RESULTS: Of 18 men screened, 15 with a mean age of 63.9 years (range 51-74) were treated. All of the patients except 1, who had 1 treatment, have undergone a total of 3 treatments. The minimum follow-up of the group is 6 months after the last injection (range 6 to 21). Overall success has been seen in 10 patients (67%). Two patients (13%) have been cured at 12 and 21 months after last injection. The 8 improved patients (53%) had a mean pad weight of 41 gm pre-treatment and 20 gm post-treatment, a reduction of 51% (P>0.05). These patients decreased their pad requirement from 3 to 1.8 pads per day (P<0.5). Of the 5 patients who failed (33%), 1 experienced an increase in pad requirement. Adverse events were seen in 3 patients who needed 5 days of catheterization for retention. No other significant morbidity was seen. Four patients had undergone post RP radiation and of these 1 failed and 3 improved. The failed irradiated patient required transurethral removal of the implant after erosion into the urethra.

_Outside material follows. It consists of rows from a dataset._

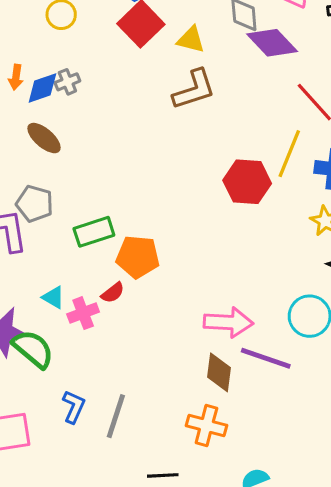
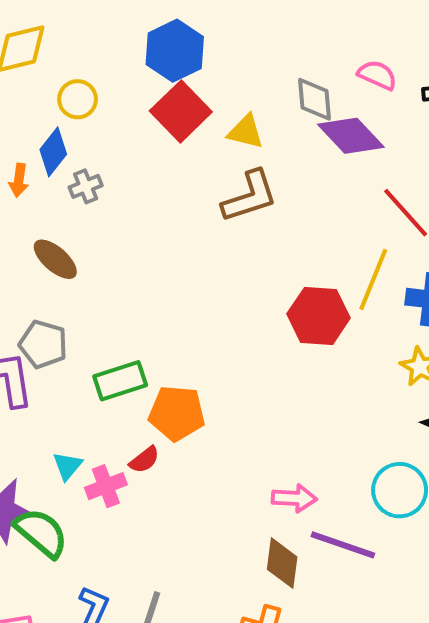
blue diamond: (42, 88) -> (53, 152), moved, turned -33
cyan triangle: (53, 297) -> (67, 466), turned 40
pink arrow: (228, 322) -> (294, 498), size x0.7

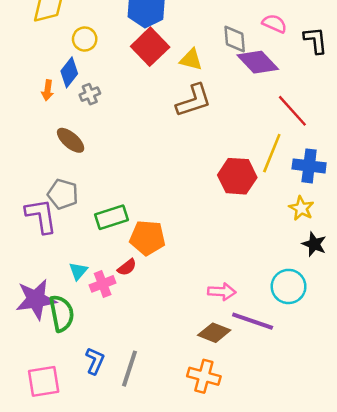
green semicircle: (41, 533) -> (62, 313), turned 39
brown diamond: (282, 563) -> (214, 333), turned -76

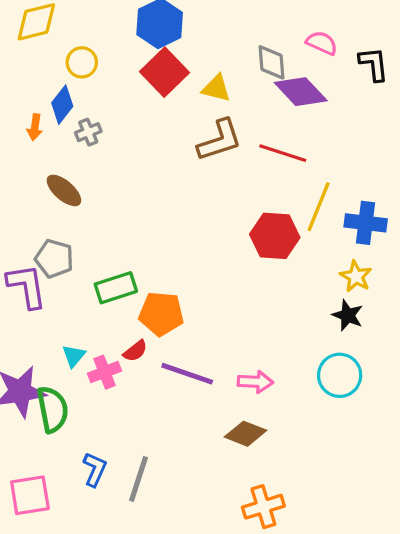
red line: (292, 111) -> (283, 153), moved, turned -30
black star: (314, 244) -> (348, 315), moved
purple line: (253, 321) -> (187, 374), moved
orange cross: (204, 376) -> (263, 507), moved, turned -32

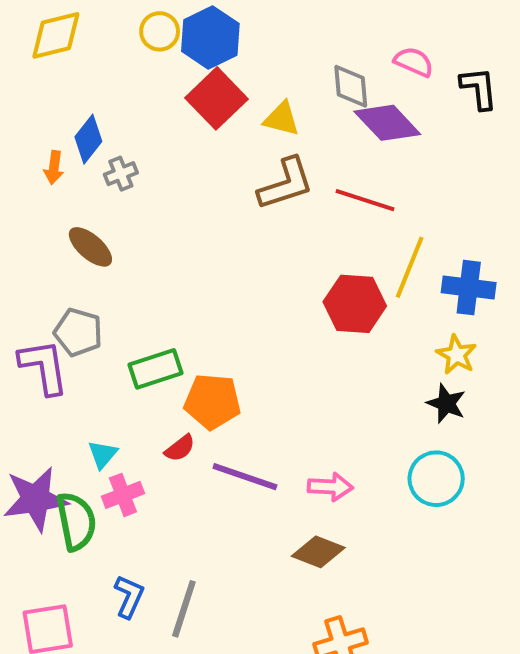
yellow circle: (82, 62) -> (160, 31), moved
pink cross: (104, 372) -> (123, 495), moved

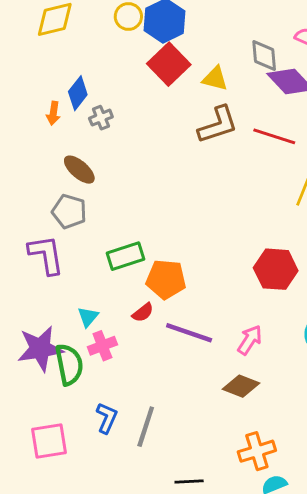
red hexagon: (355, 304) -> (276, 269), moved
gray pentagon: (78, 332) -> (69, 211), moved
pink arrow: (330, 487) -> (250, 340), turned -60

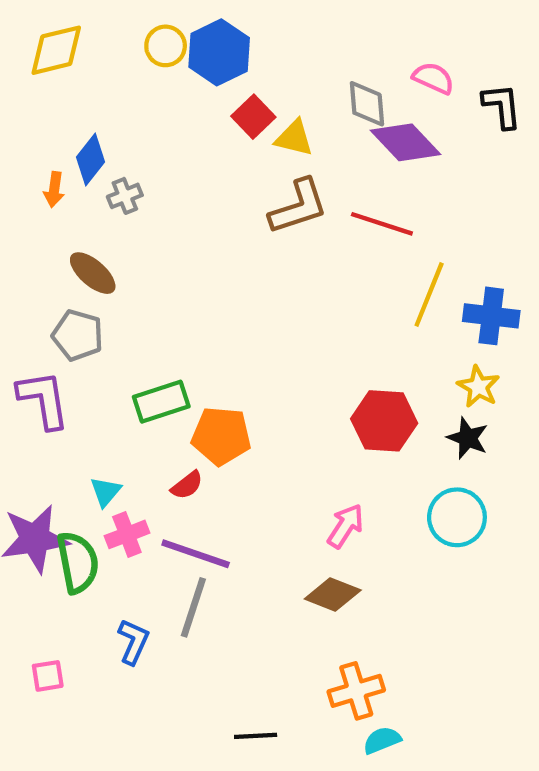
red square: (169, 64) -> (253, 117), moved, size x0.7
purple line: (189, 333) -> (196, 554), moved
gray line: (146, 427) -> (193, 607), moved
pink square: (49, 441) -> (48, 676), size x0.6

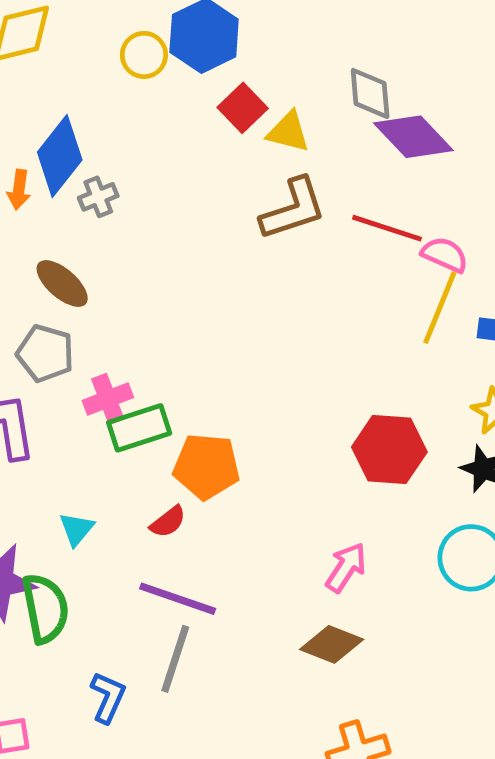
yellow circle: (166, 46) -> (144, 55), moved
pink semicircle: (433, 78) -> (445, 255), moved
blue diamond: (91, 160) -> (60, 156), size x1.4
pink cross: (127, 534) -> (108, 399), moved

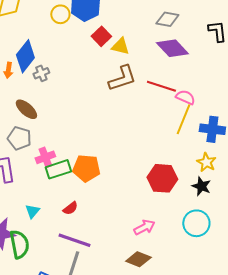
gray diamond: (370, 93) -> (167, 19), moved, turned -75
orange pentagon: (206, 466) -> (86, 168), moved
pink arrow: (346, 567) -> (144, 227), turned 30

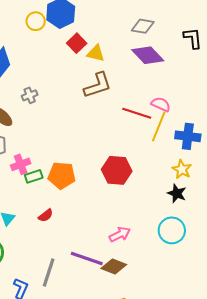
gray cross: (41, 73) -> (30, 95), moved
red line: (161, 86) -> (137, 113), moved
green rectangle: (58, 169) -> (34, 176), size x0.7
red hexagon: (162, 178) -> (117, 170), moved
purple line: (74, 240) -> (87, 258), moved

CONCLUSIONS: Intraurethral Macroplastique® is a safe and reasonably effective treatment for post RP SUI. Patient acceptance and willingness to complete treatment is high and morbidity is low.

References
1. Colombo T, Augustin H, Breinl E, Schips L, Hubmer G: The use of polydimethylsiloxane in the treatment of incontinence after radical prostatectomy. Brit J Urol 1997; 80:923-926
2. Bugel H, Pfister C, Sibert L, Cappele O, Khalaf A, Grise P. Intraurethral Macroplastic injections in the treatment of urinary incontinence after prostatic surgery. Progres en Urologie 1999; 9:1068-1076.